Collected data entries

++++

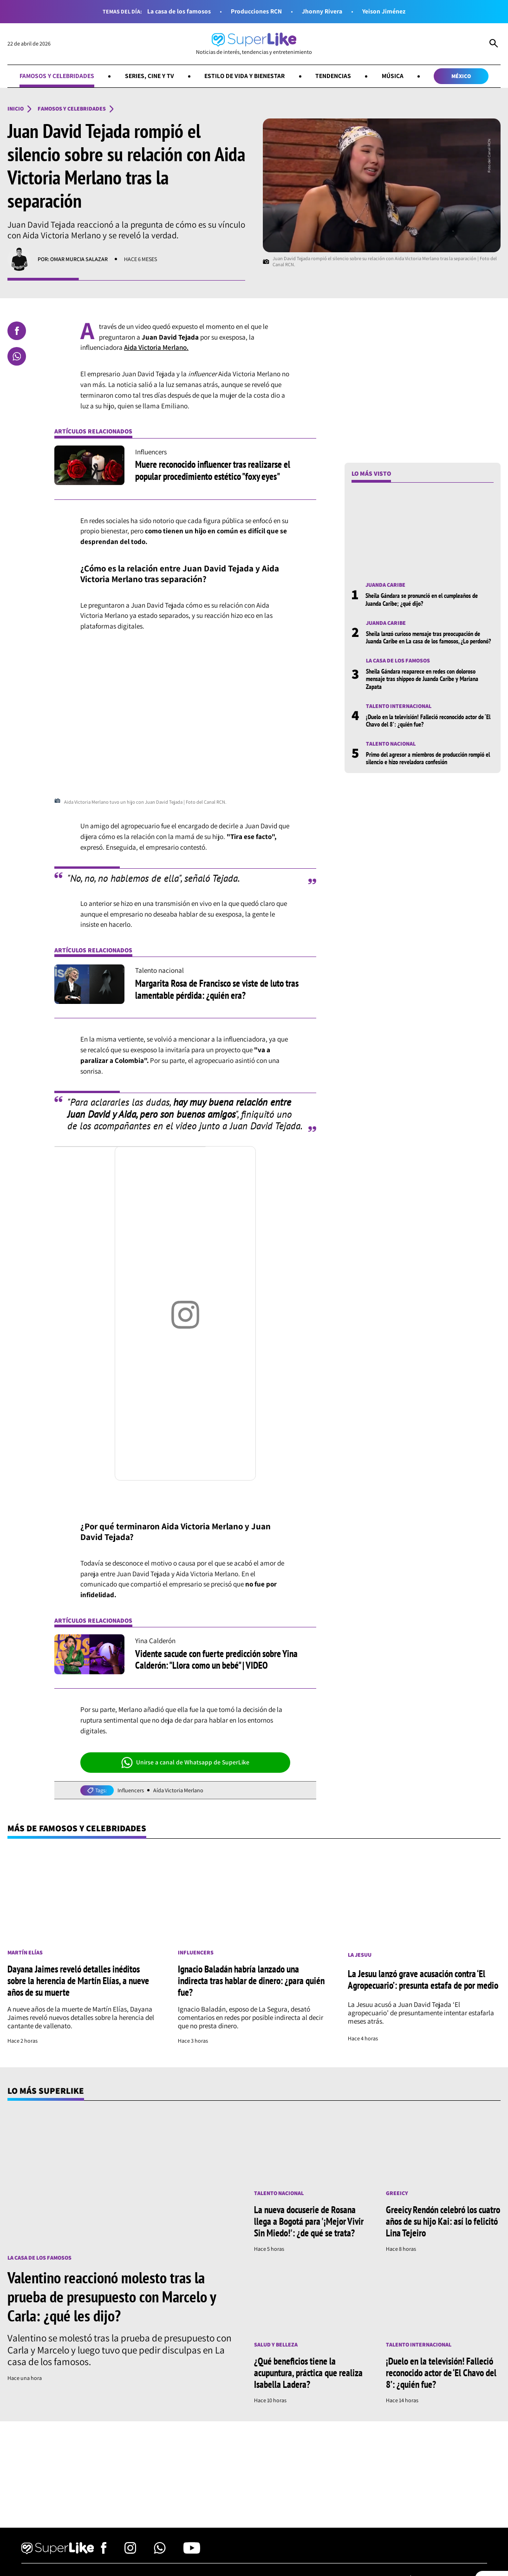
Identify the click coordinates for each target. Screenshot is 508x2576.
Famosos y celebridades (57, 76)
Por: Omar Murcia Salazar (73, 259)
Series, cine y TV (149, 76)
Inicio (15, 108)
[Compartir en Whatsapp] (16, 356)
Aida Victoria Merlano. (156, 347)
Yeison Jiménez (383, 11)
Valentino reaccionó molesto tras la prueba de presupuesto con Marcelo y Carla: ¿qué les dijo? (111, 2296)
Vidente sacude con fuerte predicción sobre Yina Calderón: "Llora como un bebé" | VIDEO (216, 1659)
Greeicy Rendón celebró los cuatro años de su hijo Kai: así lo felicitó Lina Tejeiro (443, 2221)
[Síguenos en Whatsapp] (160, 2551)
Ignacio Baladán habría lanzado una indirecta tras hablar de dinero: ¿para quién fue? (251, 1980)
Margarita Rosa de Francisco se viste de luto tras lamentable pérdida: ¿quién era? (217, 989)
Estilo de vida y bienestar (244, 76)
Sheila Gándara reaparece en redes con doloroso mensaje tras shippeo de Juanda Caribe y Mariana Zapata (422, 679)
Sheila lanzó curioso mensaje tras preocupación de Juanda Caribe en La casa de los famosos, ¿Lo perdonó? (428, 637)
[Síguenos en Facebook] (104, 2551)
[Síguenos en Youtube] (191, 2551)
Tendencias (333, 76)
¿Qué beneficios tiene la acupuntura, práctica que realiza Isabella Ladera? (308, 2372)
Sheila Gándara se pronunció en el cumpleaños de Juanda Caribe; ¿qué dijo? (421, 599)
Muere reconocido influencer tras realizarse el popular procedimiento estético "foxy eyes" (212, 470)
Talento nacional (391, 744)
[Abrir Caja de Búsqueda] (494, 44)
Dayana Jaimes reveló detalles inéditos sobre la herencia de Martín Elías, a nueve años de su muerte (78, 1980)
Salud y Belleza (276, 2344)
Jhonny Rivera (322, 11)
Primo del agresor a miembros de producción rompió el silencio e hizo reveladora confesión (428, 758)
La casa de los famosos (179, 11)
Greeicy (397, 2193)
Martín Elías (25, 1952)
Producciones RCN (256, 11)
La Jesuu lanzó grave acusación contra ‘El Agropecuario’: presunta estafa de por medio (423, 1979)
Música (393, 76)
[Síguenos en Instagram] (130, 2551)
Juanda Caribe (385, 585)
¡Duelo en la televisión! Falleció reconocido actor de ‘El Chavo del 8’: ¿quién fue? (428, 720)
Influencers (130, 1790)
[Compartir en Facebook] (16, 330)
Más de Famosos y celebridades (76, 1828)
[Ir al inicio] (254, 44)
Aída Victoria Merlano (178, 1790)
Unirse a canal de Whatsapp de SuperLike (185, 1762)
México (461, 75)
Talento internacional (398, 706)
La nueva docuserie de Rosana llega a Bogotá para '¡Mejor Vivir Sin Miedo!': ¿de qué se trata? (309, 2221)
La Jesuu (359, 1955)
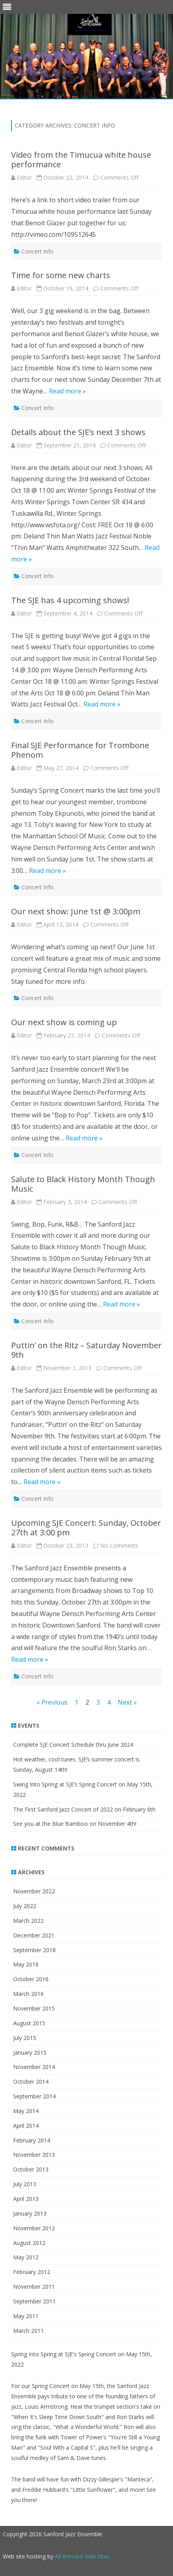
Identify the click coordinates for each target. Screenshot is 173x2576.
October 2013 (31, 2169)
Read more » (67, 391)
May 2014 (26, 2111)
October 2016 (31, 1979)
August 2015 (29, 2023)
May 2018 (26, 1964)
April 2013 (26, 2198)
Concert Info (37, 251)
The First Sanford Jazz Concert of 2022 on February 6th (84, 1809)
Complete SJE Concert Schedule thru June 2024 (73, 1744)
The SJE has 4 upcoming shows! (70, 600)
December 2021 (33, 1935)
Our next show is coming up (64, 1022)
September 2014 (34, 2096)
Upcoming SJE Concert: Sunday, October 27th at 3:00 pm (86, 1527)
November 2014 (34, 2067)
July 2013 (24, 2184)
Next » (127, 1702)
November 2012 (34, 2228)
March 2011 (28, 2330)
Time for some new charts (60, 275)
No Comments (119, 1545)
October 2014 (31, 2081)
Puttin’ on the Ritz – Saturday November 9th (86, 1350)
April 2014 (26, 2125)
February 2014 (31, 2140)
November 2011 (34, 2286)
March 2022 (28, 1920)
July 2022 (24, 1906)
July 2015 (24, 2038)
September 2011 (34, 2301)
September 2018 (34, 1950)
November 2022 (34, 1891)
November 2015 (34, 2008)
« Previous (52, 1702)
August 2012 (29, 2243)
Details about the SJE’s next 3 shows (78, 432)
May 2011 (26, 2316)
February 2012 (31, 2272)
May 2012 (26, 2257)
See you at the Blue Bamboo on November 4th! (74, 1823)
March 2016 (28, 1993)
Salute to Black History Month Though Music (83, 1184)
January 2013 (30, 2213)
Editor (24, 177)
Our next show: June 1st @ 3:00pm (75, 911)
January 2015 (30, 2052)
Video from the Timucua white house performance (81, 159)
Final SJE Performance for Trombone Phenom (80, 750)
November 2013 (34, 2154)
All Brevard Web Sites (82, 2556)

++++

- Exercise:
Copy each line of the preceding data that contains the string "Martín".

- Answer section:
Dayana Jaimes reveló detalles inéditos sobre la herencia de Martín Elías, a nueve años de su muerte (78, 1980)
Martín Elías (25, 1952)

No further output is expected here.